O cenário se agrava pela cultura do silêncio, já que apenas 10% delas recorreram aos canais de denúncia formais das empresas. O estudo ouviu mais de 3 mil profissionais em todo o país. Para Dra Andréa, esse percentual não tem relação com “falta de coragem” por parte das mulheres, mas com um conjunto de barreiras psicológicas e sociais que sustentam a “cultura do silêncio”.

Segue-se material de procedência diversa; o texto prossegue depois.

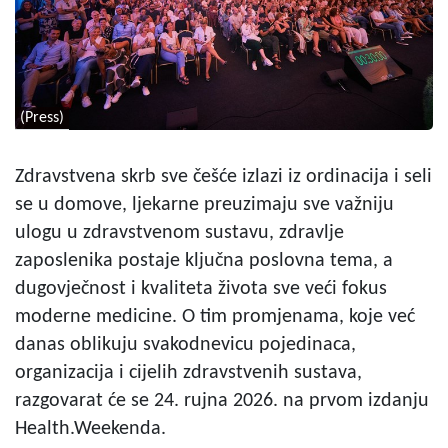
(Press)
Zdravstvena skrb sve češće izlazi iz ordinacija i seli
se u domove, ljekarne preuzimaju sve važniju
ulogu u zdravstvenom sustavu, zdravlje
zaposlenika postaje ključna poslovna tema, a
dugovječnost i kvaliteta života sve veći fokus
moderne medicine. O tim promjenama, koje već
danas oblikuju svakodnevicu pojedinaca,
organizacija i cijelih zdravstvenih sustava,
razgovarat će se 24. rujna 2026. na prvom izdanju
Health.Weekenda.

“O medo de retaliação é central. Muitas temem perder o emprego, serem isoladas ou vistas como “problemáticas”, especialmente quando dependem daquele trabalho. Some-se a isso a vergonha e a culpa, alimentadas por uma cultura que responsabiliza a vítima e faz com que ela duvide da própria percepção. Romper a cultura do silêncio, portanto, não significa apenas estimular denúncias individuais, mas transformar o modo como as relações de poder, os discursos e as instituições se organizam em torno do corpo e da palavra das mulheres”, esclarece a psicóloga da Afya Contagem.
Leis em ambiente de trabalho no Brasil
No Brasil, a Lei 14.457/2022 (Programa Emprega + Mulheres) tornou obrigatória a implementação de canais de denúncia eficazes e treinamentos de prevenção ao assédio em empresas que possuem CIPA (Comissão Interna de Prevenção de Acidentes e de Assédio).
O advogado e professor de Direito da Afya Sete Lagoas, Deilton Ribeiro Brasil, explica que com a Lei 14.457/2022, a CIPA passou a incluir a prevenção ao assédio (CIPA+A), e as empresas passaram a ter deveres específicos ao receber uma denúncia formal.
“Elas devem ter regras internas claras, canais acessíveis e seguros para denúncia, garantir anonimato, registrar o relato, investigar com rapidez e imparcialidade, acompanhar o processo até o fim e aplicar sanções quando o assédio for comprovado. Também precisam proteger a denunciante contra retaliações e promover ações contínuas de formação e conscientização sobre assédio no âmbito da CIPA+A”.
Deilton Ribeiro ainda ressalta que a omissão ocorre quando a empresa deixa de cumprir qualquer uma dessas obrigações: ignorar ou desestimular denúncias, não investigar, não garantir sigilo, não registrar os fatos, permitir contato direto entre vítima e agressor sem medidas preventivas, não aplicar sanções quando o assédio é comprovado, ou não implementar políticas e capacitações obrigatórias. “Nessas situações, além de descumprir a lei, a empresa falha no dever de garantir um ambiente seguro e pode ser responsabilizada administrativa e civilmente”, conclui o professor da Afya Sete Lagoas.